+++ Given information +++
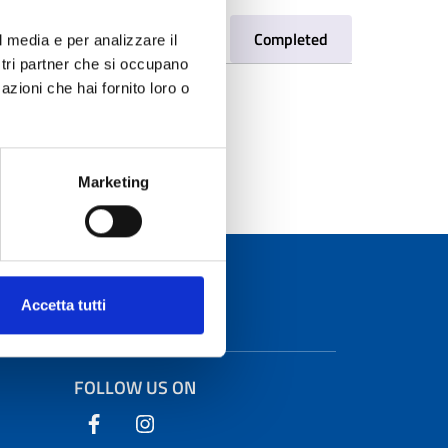
ailable
In Progress
Completed
l media e per analizzare il
ostri partner che si occupano
azioni che hai fornito loro o
le.
.
Marketing
Accetta tutti
FOLLOW US ON
Follow us on Facebook
Follow us on Instagram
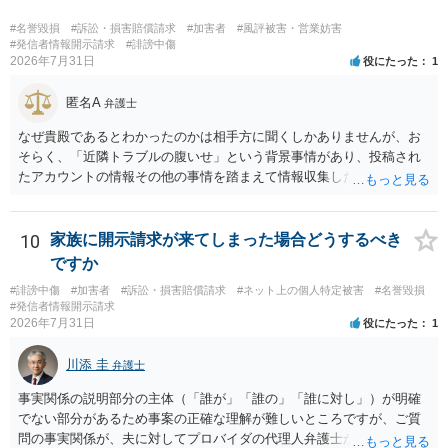
い又は誘惑して面会を要求すること。 二 拒まれたにもかかわらず、
反復して面会を要求すること。 三 金銭その他の利益を供与し、又は
#名誉毀損
#訴訟・損害賠償請求
#加害者
#風評被害・営業妨害
その申込み若しくは約束をして面会を要求すること。 2前項の罪を犯
#発信者情報開示請求
#誹謗中傷
2026年7月31日
役にたった
1
し、よってわいせつの目的で当該十六歳未満の者と面会をした者は、
二年以下の拘禁刑又は百万円以下の罰金に処する。
匿名A
弁護士
なぜ貴殿であるとわかったのかは相手方に聞くしかありませんが、お
そらく、「近隣トラブルの腹いせ」という背景事情があり、投稿され
たアカウントの情報その他の事情を踏まえて情報収集した結果、この
ような投稿をするのは貴殿しかいないと推測したもので、これに対し
貴殿が投稿した事実を認めてしまったことで「答え合わせ」になって
しまったのではないでしょうか。 相手方の動きについても、相手方次
10
家族に開示請求が来てしまった場合どうするべき
第ですので何とも言えません。公開の場で回答するには情報が乏し
ですか
く、ここで詳細を明らかにすることは事案の特定に繋がってしまうの
#誹謗中傷
#加害者
#訴訟・損害賠償請求
#ネット上の個人特定被害
#名誉毀損
で、弁護士へ直接相談した方がよいです。
#発信者情報開示請求
2026年7月31日
役にたった
1
川添 圭
弁護士
事実関係の説明部分の主体（「誰が」「誰の」「誰に対し」）が明確
でない部分があるため事案の正確な理解が難しいところですが、ご質
問の事実関係が、夫に対してプロバイダの代理人弁護士から発信者情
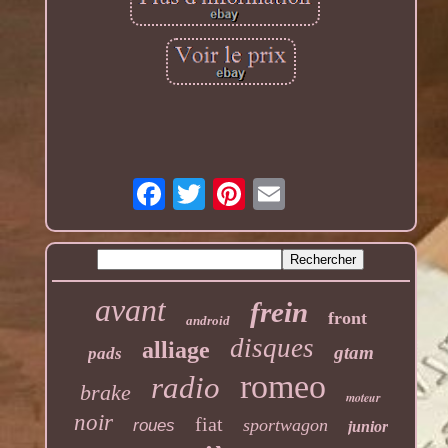
avant
frein
front
android
disques
alliage
gtam
pads
romeo
radio
brake
moteur
noir
fiat
sportwagon
roues
junior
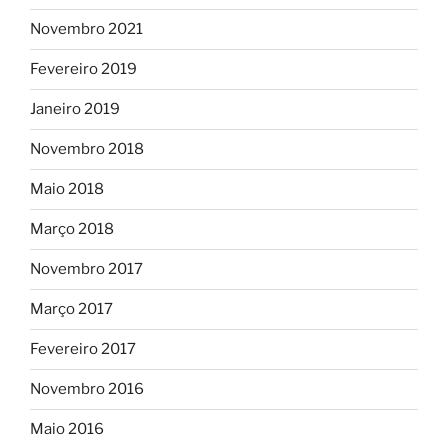
Novembro 2021
Fevereiro 2019
Janeiro 2019
Novembro 2018
Maio 2018
Março 2018
Novembro 2017
Março 2017
Fevereiro 2017
Novembro 2016
Maio 2016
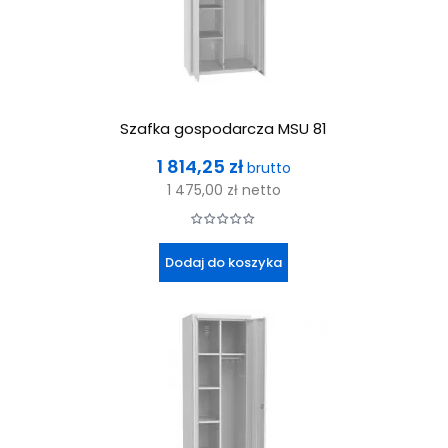
Szafka gospodarcza MSU 81
Cena
1 814,25 zł
brutto
1 475,00 zł
netto
Dodaj do koszyka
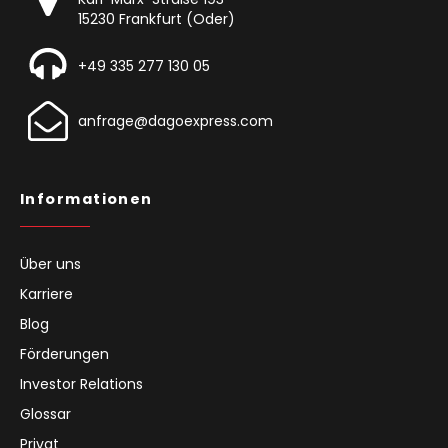
15230 Frankfurt (Oder)
+49 335 277 130 05
anfrage@dagoexpress.com
Informationen
Über uns
Karriere
Blog
Förderungen
Investor Relations
Glossar
Privat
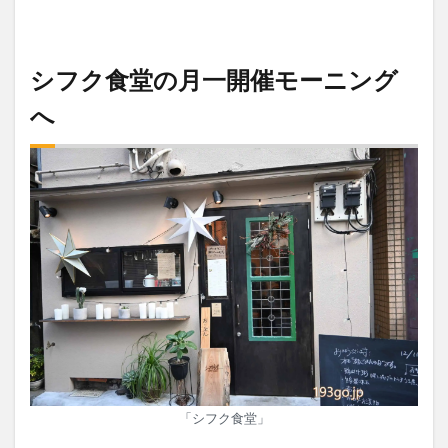
シフク食堂の月一開催モーニング
へ
「シフク食堂」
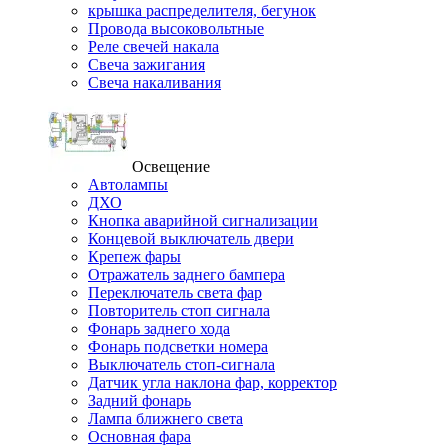
крышка распределителя, бегунок
Провода высоковольтные
Реле свечей накала
Свеча зажигания
Свеча накаливания
Освещение
Автолампы
ДХО
Кнопка аварийной сигнализации
Концевой выключатель двери
Крепеж фары
Отражатель заднего бампера
Переключатель света фар
Повторитель стоп сигнала
Фонарь заднего хода
Фонарь подсветки номера
Выключатель стоп-сигнала
Датчик угла наклона фар, корректор
Задний фонарь
Лампа ближнего света
Основная фара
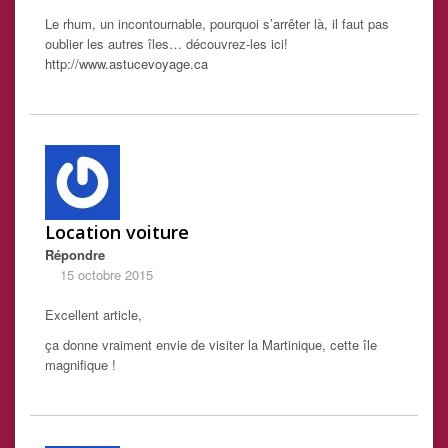
Le rhum, un incontournable, pourquoi s’arrêter là, il faut pas
oublier les autres îles… découvrez-les ici!
http://www.astucevoyage.ca
Location voiture
Répondre
15 octobre 2015
Excellent article,
ça donne vraiment envie de visiter la Martinique, cette île
magnifique !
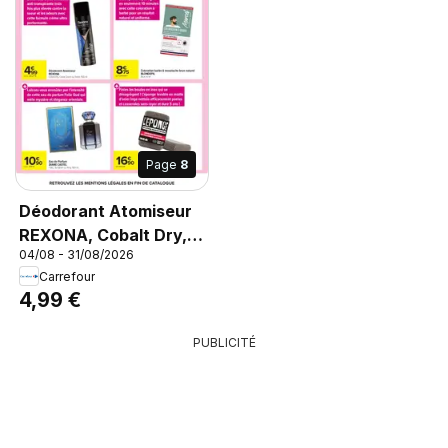
Page
8
Déodorant Atomiseur
REXONA, Cobalt Dry,
04/08 - 31/08/2026
Clean Scent ou Fresh,
Carrefour
150 ml
4,99 €
PUBLICITÉ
+++
Work task. Every entry in the listing is to be duplicated precisely, except for its pictures.

Solution.
ailable
In Progress
Completed
l media e per analizzare il
ostri partner che si occupano
azioni che hai fornito loro o
le.
.
Marketing
Accetta tutti
FOLLOW US ON
Follow us on Facebook
Follow us on Instagram
い又は誘惑して面会を要求すること。 二 拒まれたにもかかわらず、
反復して面会を要求すること。 三 金銭その他の利益を供与し、又は
#名誉毀損
#訴訟・損害賠償請求
#加害者
#風評被害・営業妨害
その申込み若しくは約束をして面会を要求すること。 2前項の罪を犯
#発信者情報開示請求
#誹謗中傷
2026年7月31日
役にたった
1
し、よってわいせつの目的で当該十六歳未満の者と面会をした者は、
二年以下の拘禁刑又は百万円以下の罰金に処する。
匿名A
弁護士
なぜ貴殿であるとわかったのかは相手方に聞くしかありませんが、お
そらく、「近隣トラブルの腹いせ」という背景事情があり、投稿され
たアカウントの情報その他の事情を踏まえて情報収集した結果、この
ような投稿をするのは貴殿しかいないと推測したもので、これに対し
貴殿が投稿した事実を認めてしまったことで「答え合わせ」になって
しまったのではないでしょうか。 相手方の動きについても、相手方次
10
家族に開示請求が来てしまった場合どうするべき
第ですので何とも言えません。公開の場で回答するには情報が乏し
ですか
く、ここで詳細を明らかにすることは事案の特定に繋がってしまうの
#誹謗中傷
#加害者
#訴訟・損害賠償請求
#ネット上の個人特定被害
#名誉毀損
で、弁護士へ直接相談した方がよいです。
#発信者情報開示請求
2026年7月31日
役にたった
1
川添 圭
弁護士
事実関係の説明部分の主体（「誰が」「誰の」「誰に対し」）が明確
でない部分があるため事案の正確な理解が難しいところですが、ご質
問の事実関係が、夫に対してプロバイダの代理人弁護士から発信者情
avant
frein
front
android
disques
alliage
gtam
pads
romeo
radio
brake
moteur
noir
fiat
sportwagon
roues
junior
Novembro 2021
Fevereiro 2019
Janeiro 2019
Novembro 2018
Maio 2018
Março 2018
Novembro 2017
Março 2017
Fevereiro 2017
Novembro 2016
Maio 2016
Szafka gospodarcza MSU 81
Cena
1 814,25 zł
brutto
1 475,00 zł
netto
Dodaj do koszyka
15230 Frankfurt (Oder)
+49 335 277 130 05
anfrage@dagoexpress.com
Informationen
Über uns
Karriere
Blog
Förderungen
Investor Relations
Glossar
Privat
シフク食堂の月一開催モーニング
へ
「シフク食堂」
крышка распределителя, бегунок
Провода высоковольтные
Реле свечей накала
Свеча зажигания
Свеча накаливания
Освещение
Автолампы
ДХО
Кнопка аварийной сигнализации
Концевой выключатель двери
Крепеж фары
Отражатель заднего бампера
Переключатель света фар
Повторитель стоп сигнала
Фонарь заднего хода
Фонарь подсветки номера
Выключатель стоп-сигнала
Датчик угла наклона фар, корректор
Задний фонарь
Лампа ближнего света
Основная фара
Le rhum, un incontournable, pourquoi s’arrêter là, il faut pas
oublier les autres îles… découvrez-les ici!
http://www.astucevoyage.ca
Location voiture
Répondre
15 octobre 2015
Excellent article,
ça donne vraiment envie de visiter la Martinique, cette île
magnifique !
Page
8
Déodorant Atomiseur
REXONA, Cobalt Dry,
04/08 - 31/08/2026
Clean Scent ou Fresh,
Carrefour
150 ml
4,99 €
PUBLICITÉ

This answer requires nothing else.